→ **Activity**:
Exactly as they appear below, repeat the lines from the one with "décembre 2026" through the one with "Josef-Lammerting-Allee 25 •". Drop every picture.
____ Given records
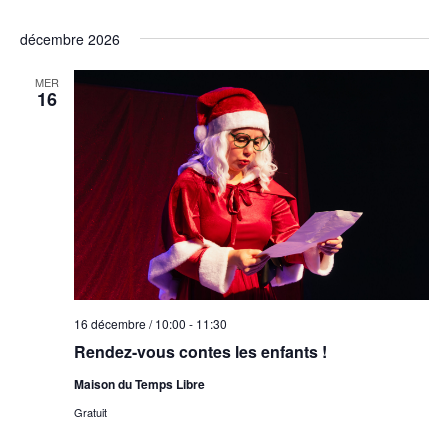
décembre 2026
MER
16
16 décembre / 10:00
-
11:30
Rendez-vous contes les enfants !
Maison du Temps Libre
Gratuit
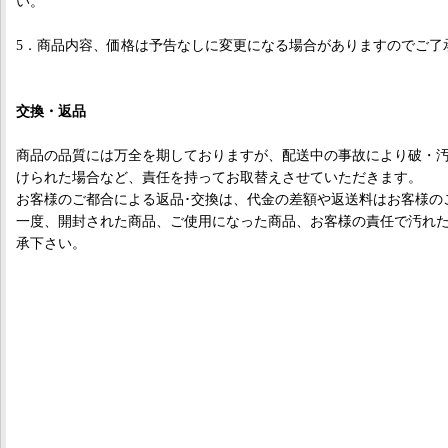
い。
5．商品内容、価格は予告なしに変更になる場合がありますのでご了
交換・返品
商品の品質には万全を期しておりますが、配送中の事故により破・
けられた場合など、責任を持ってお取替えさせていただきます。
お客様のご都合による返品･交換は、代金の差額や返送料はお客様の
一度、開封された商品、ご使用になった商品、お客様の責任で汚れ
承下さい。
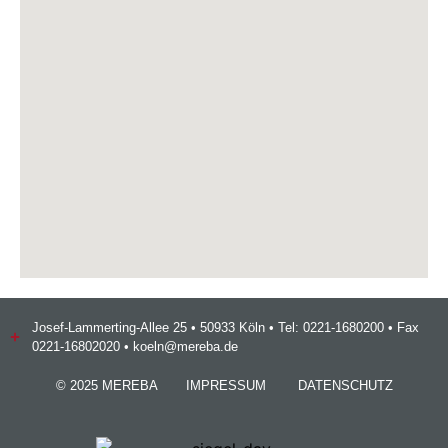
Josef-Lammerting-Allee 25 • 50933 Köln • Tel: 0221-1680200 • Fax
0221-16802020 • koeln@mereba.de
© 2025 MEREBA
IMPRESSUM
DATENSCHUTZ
________
____ Given records
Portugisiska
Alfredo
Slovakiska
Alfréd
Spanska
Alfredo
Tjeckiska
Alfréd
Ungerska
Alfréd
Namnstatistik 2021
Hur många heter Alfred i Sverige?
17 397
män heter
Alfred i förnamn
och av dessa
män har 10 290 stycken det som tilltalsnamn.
________
→ **Written response**:
décembre 2026
MER
16
16 décembre / 10:00
-
11:30
Rendez-vous contes les enfants !
Maison du Temps Libre
Gratuit
い。
5．商品内容、価格は予告なしに変更になる場合がありますのでご了
交換・返品
商品の品質には万全を期しておりますが、配送中の事故により破・
けられた場合など、責任を持ってお取替えさせていただきます。
お客様のご都合による返品･交換は、代金の差額や返送料はお客様の
一度、開封された商品、ご使用になった商品、お客様の責任で汚れ
承下さい。
Josef-Lammerting-Allee 25 • 50933 Köln • Tel: 0221-1680200 • Fax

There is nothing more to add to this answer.